Cross-lease disputes can make you very cross
Q. We have been looking for a property for two years and have finally found one that ticks most of the boxes. The one thing that I’m wary of is that it’s a cross-lease section. My partner and the real estate agent don’t seem to think this is a problem but I’m worried that it will cause us hassles down the track. What do you think?
A. Cross-leases are probably the most complicated form of property ownership in New Zealand. They can be so troublesome that the Law Commission has even recommended they are abolished.
It’s great that you’re trying to get your head around what buying a cross-lease property might mean for you – many people don’t make the same effort and find themselves in a bit of a mess as a result.
Cross-leases are common in areas where there has been a lot of subdividing of larger sections, or in blocks of two to four units. In a cross-lease title, property owners share ownership of the land and the buildings on it. Essentially, if you hold a cross-lease, you are a part-owner of every building on the plot of land, not just the one you occupy, with the other leaseholders.
Each cross-leaseholder is granted what is known as a registered leasehold estate of the particular area and building that they occupy. These leases are usually for 999 years and each one will set out exclusive areas of occupation as well as any shared or common areas. In other words, your house or unit is set apart just for you and your family, but you have equal access to shared areas (like a driveway, or garages, or a common garden area).
A cross-lease title also includes a plan of the footprint of the property, so you can see if it matches the property you are looking at.
This form of shared ownership means that any structural changes to the property or shared areas must be agreed upon by all the owners.
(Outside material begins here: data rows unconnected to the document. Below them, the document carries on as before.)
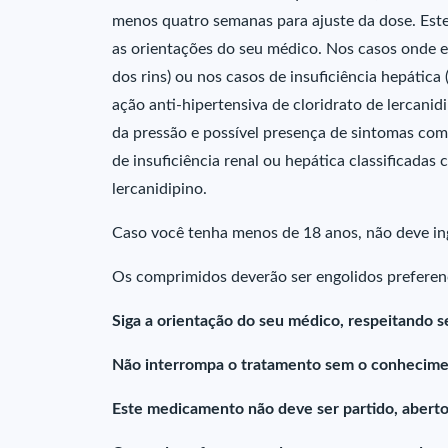
menos quatro semanas para ajuste da dose. Est
as orientações do seu médico. Nos casos onde ex
dos rins) ou nos casos de insuficiência hepátic
ação anti-hipertensiva de cloridrato de lercanid
da pressão e possível presença de sintomas com
de insuficiência renal ou hepática classificadas
lercanidipino.
Caso você tenha menos de 18 anos, não deve in
Os comprimidos deverão ser engolidos prefere
Siga a orientação do seu médico, respeitando s
Não interrompa o tratamento sem o conhecime
Este medicamento não deve ser partido, aberto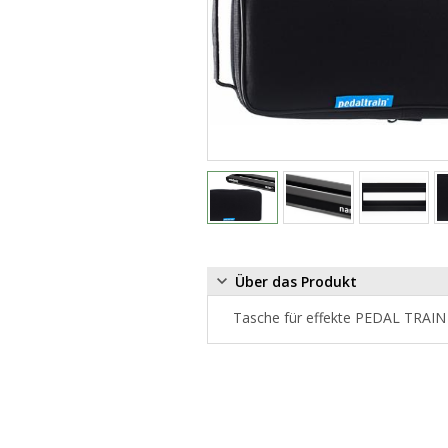
Über das Produkt
Tasche für effekte PEDAL TRAIN 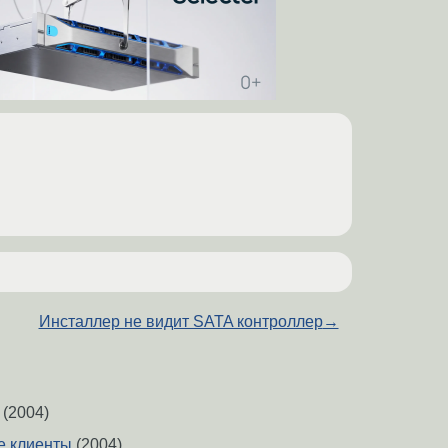
Инсталлер не видит SATA контроллер
→
(2004)
е клиенты
(2004)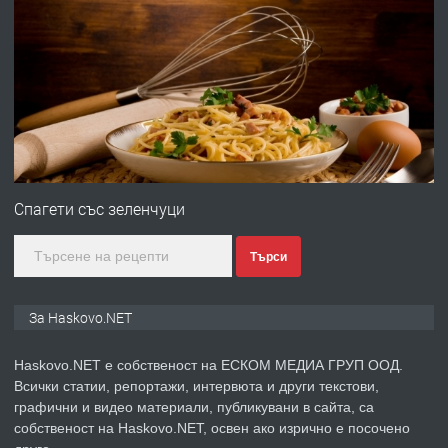
ПРЕДЛАГА
Давам гараж под наем
преди 3 дни
ПРЕДЛАГА
№4120 Магазин/Офис под наем в кв.
Любен Каравелов, Хасково-близо до
Спагети със зеленчуци
градската градина!
Търси
преди 3 дни
ПРЕДЛАГА
ПРОСТОРЕН ТРИСТАЕН
За Haskovo.NET
АПАРТАМЕНТ В НОВА СГРАДА КВ.
КУБА
Haskovo.NET е собственост на ЕСКОМ МЕДИА ГРУП ООД.
Всички статии, репортажи, интервюта и други текстови,
преди 3 дни
графични и видео материали, публикувани в сайта, са
собственост на Haskovo.NET, освен ако изрично е посочено
ПРЕДЛАГА
Продавам парцел в гр. Хасково кв.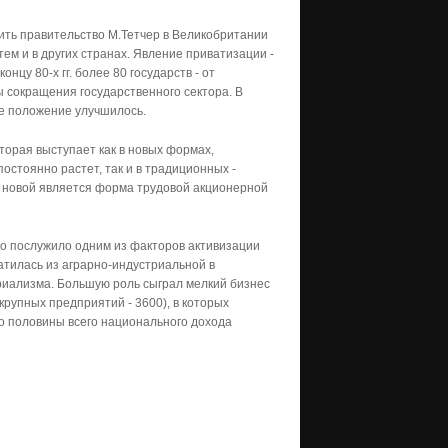
ть правительство М.Тетчер в Великобритании
тем и в других странах. Явление приватизации -
нцу 80-х гг. более 80 государств - от
 сокращения государственного сектора. В
ое положение улучшилось.
торая выступает как в новых формах,
остоянно растет, так и в традиционных -
 новой является форма трудовой акционерной
го послужило одним из факторов активизации
ратилась из аграрно-индустриальной в
риализма. Большую роль сыграл мелкий бизнес
 (крупных предприятий - 3600), в которых
ло половины всего национального дохода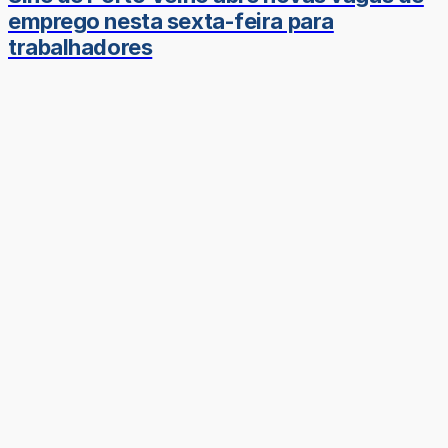
emprego nesta sexta-feira para
trabalhadores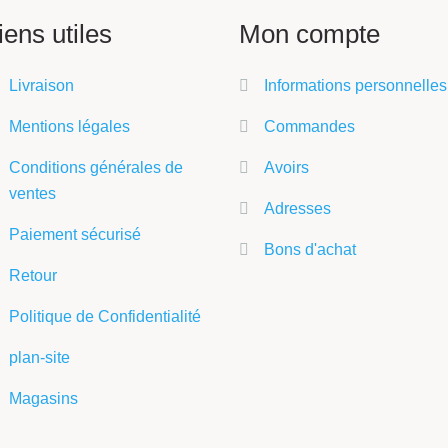
iens utiles
Mon compte
Livraison
Informations personnelles
Mentions légales
Commandes
Conditions générales de
Avoirs
ventes
Adresses
Paiement sécurisé
Bons d'achat
Retour
Politique de Confidentialité
plan-site
Magasins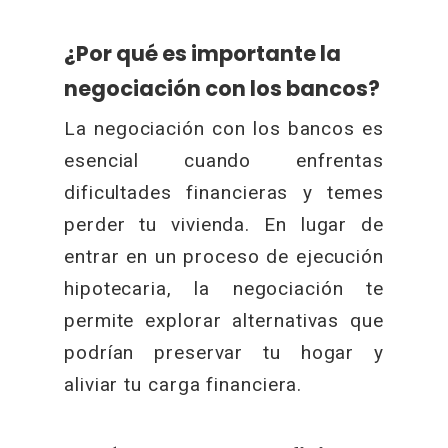
¿Por qué es importante la
negociación con los bancos?
La negociación con los bancos es
esencial cuando enfrentas
dificultades financieras y temes
perder tu vivienda. En lugar de
entrar en un proceso de ejecución
hipotecaria, la negociación te
permite explorar alternativas que
podrían preservar tu hogar y
aliviar tu carga financiera.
Depending on the terms of the cross-lease, you may need to get the other owners’ consent for things like painting the exterior, building a deck or putting up a fence. These provisions are usually referred to as covenants. A covenant may place restrictions on what you may do with the unit or building, so it is important to understand what they mean. This is where things can get extremely tricky.
For example, let’s say that you own a cross-lease property that you want to sell. You and your coowners might share driveway access, or some common garages. You might have a buyer for your property who is interested only if they can knock down one of the garages. If the property was freehold, where there is one sole owner, the new buyer could do what they liked (within the limits of the council restrictions). However, because it’s a crosslease property they would have to get all the other owners to agree (and offer their consent in writing).
This kind of thing happens more than you might think – last year singer Neil Finn was embroiled in a complicated crosslease case with his neighbours. Two Auckland families are currently at loggerheads after one of them demolished the house on a cross-lease property without the other leaseholder’s consent.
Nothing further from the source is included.